■ EXERCISE PROMPT ■
Copy nothing from the entries below except the lines from the one containing "Umwelt. Die Entwicklung" through the one containing "Stadtpfarrkirche St. Jacob", and copy those exactly.

# # # # #

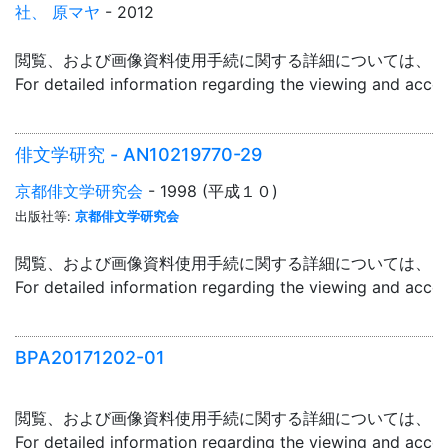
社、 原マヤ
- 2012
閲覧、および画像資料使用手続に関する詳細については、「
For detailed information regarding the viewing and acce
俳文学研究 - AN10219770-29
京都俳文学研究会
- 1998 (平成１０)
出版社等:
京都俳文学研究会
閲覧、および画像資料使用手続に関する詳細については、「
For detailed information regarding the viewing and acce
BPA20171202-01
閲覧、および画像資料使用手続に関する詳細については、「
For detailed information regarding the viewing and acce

# # # # #

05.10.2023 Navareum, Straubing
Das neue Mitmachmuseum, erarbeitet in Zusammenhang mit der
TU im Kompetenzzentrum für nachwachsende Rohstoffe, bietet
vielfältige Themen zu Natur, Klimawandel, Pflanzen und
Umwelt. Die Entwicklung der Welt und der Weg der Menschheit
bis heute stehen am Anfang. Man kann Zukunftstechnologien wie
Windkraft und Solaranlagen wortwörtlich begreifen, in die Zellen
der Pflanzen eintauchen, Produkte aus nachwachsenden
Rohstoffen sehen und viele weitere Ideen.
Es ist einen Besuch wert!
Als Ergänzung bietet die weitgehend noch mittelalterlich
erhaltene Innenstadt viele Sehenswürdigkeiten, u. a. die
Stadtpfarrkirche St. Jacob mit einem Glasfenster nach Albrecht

# # # # #

■ FINISHED TASK ■
Umwelt. Die Entwicklung der Welt und der Weg der Menschheit
bis heute stehen am Anfang. Man kann Zukunftstechnologien wie
Windkraft und Solaranlagen wortwörtlich begreifen, in die Zellen
der Pflanzen eintauchen, Produkte aus nachwachsenden
Rohstoffen sehen und viele weitere Ideen.
Es ist einen Besuch wert!
Als Ergänzung bietet die weitgehend noch mittelalterlich
erhaltene Innenstadt viele Sehenswürdigkeiten, u. a. die
Stadtpfarrkirche St. Jacob mit einem Glasfenster nach Albrecht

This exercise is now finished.